Let $f\in \mathbb{R}[x_1,x_2,x_3,x_4]$ defined by $$f_a(x_1,x_2,x_3,x_4)=\prod_{1\leqslant i<j\leqslant4}(x_i-x_j)^{2a_{ij}}$$ where $a=(a_{12},a_{13},a_{14},a_{23},a_{24},a_{34})\in \mathbb{N}^6$. Define a $4\times4$ matrix $A_f$ as follow: $$A_{f_a}=\begin{bmatrix} L(1) & L(\frac{x_2}{x_1}) & L(\frac{x_4}{x_3}) & L(\frac{x_2x_4}{x_1x_3})\\ L(\frac{x_1}{x_2}) & L(1) & L(\frac{x_1x_4}{x_2x_3}) & L(\frac{x_4}{x_3})\\ L(\frac{x_3}{x_4}) & L(\frac{x_2x_3}{x_1x_4}) & L(1) & L(\frac{x_2}{x_1})\\ L(\frac{x_1x_3}{x_2x_4}) & L(\frac{x_3}{x_4}) & L(\frac{x_1}{x_2}) & L(1) \end{bmatrix}$$ where $L(\frac{x_{i_1}\cdots x_{i_k}}{x_{j_1}\cdots x_{j_k}})$ denotes the coefficient of $$\left(\prod_{1\leqslant i<j\leqslant4}(x_ix_j)^{a_{ij}}\right)\frac{x_{i_1}\cdots x_{i_k}}{x_{j_1}\cdots x_{j_k}}$$ in the expansion of $f$.
For example, when $a_1=(a,0,0,0,0,b)$, \begin{align} f_{a_1}(x_1,x_2,x_3,x_4)&=(x_1-x_2)^{2a}(x_3-x_4)^{2b},\\ \\ (-1)^{a+b}A_{f_{a_1}}&= \begin{bmatrix} \binom{2a}{a}\binom{2b}{b} & -\binom{2a}{a-1}\binom{2b}{b} & -\binom{2a}{a}\binom{2b}{b-1} & \binom{2a}{a-1}\binom{2b}{b-1}\\ -\binom{2a}{a-1}\binom{2b}{b} & \binom{2a}{a}\binom{2b}{b} & \binom{2a}{a-1}\binom{2b}{b-1} & -\binom{2a}{a}\binom{2b}{b-1}\\ -\binom{2a}{a}\binom{2b}{b-1} & \binom{2a}{a-1}\binom{2b}{b-1} & \binom{2a}{a}\binom{2b}{b} & -\binom{2a}{a-1}\binom{2b}{b}\\ \binom{2a}{a-1}\binom{2b}{b-1} & -\binom{2a}{a}\binom{2b}{b-1} & -\binom{2a}{a-1}\binom{2b}{b} & \binom{2a}{a}\binom{2b}{b} \end{bmatrix}. \end{align} It is not difficult to verify that the determinant of $A_{f_{a_1}}$ is nonzero.

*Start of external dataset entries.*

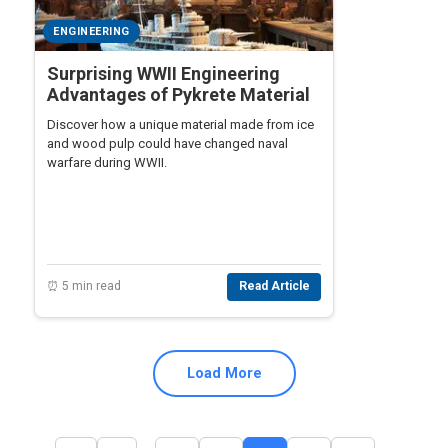
ENGINEERING
Surprising WWII Engineering
Advantages of Pykrete Material
Discover how a unique material made from ice
and wood pulp could have changed naval
warfare during WWII.
⏰ 5 min read
Read Article
Load More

In fact,$$\det(A_{f_{a_1}})=\binom{2a}{a}^4\binom{2b}{b}^4\frac{(2a+1)^2(2b+1)^2}{(a+1)^4(b+1)^4}.$$ Moreover, I verified that $\det(A_{f_a})\neq0$ for many simple $a\in \mathbb{N}^6$.
My question
Does $\det(A_{f_a})\neq0$ hold for all $a\in \mathbb{N}^6$? Is there any significance for the matrix $A_{f_a}$? Any idea is welcome!